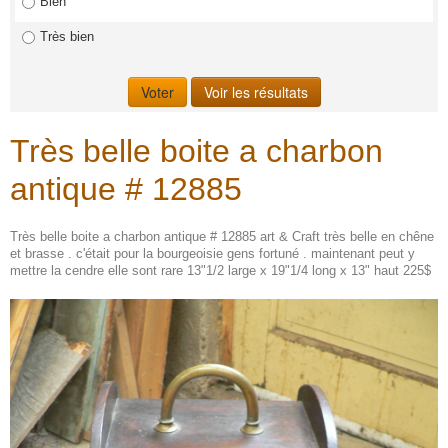
Bien
Très bien
Très belle boite a charbon
antique # 12885
Très belle boite a charbon antique # 12885 art & Craft très belle en chêne
et brasse . c'était pour la bourgeoisie gens fortuné . maintenant peut y
mettre la cendre elle sont rare 13"1/2 large x 19"1/4 long x 13" haut 225$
********************
[Requirement] Without including any pictures, output all the entries above exactly.

[Solution for this task]
Bien
Très bien
Très belle boite a charbon
antique # 12885
Très belle boite a charbon antique # 12885 art & Craft très belle en chêne
et brasse . c'était pour la bourgeoisie gens fortuné . maintenant peut y
mettre la cendre elle sont rare 13"1/2 large x 19"1/4 long x 13" haut 225$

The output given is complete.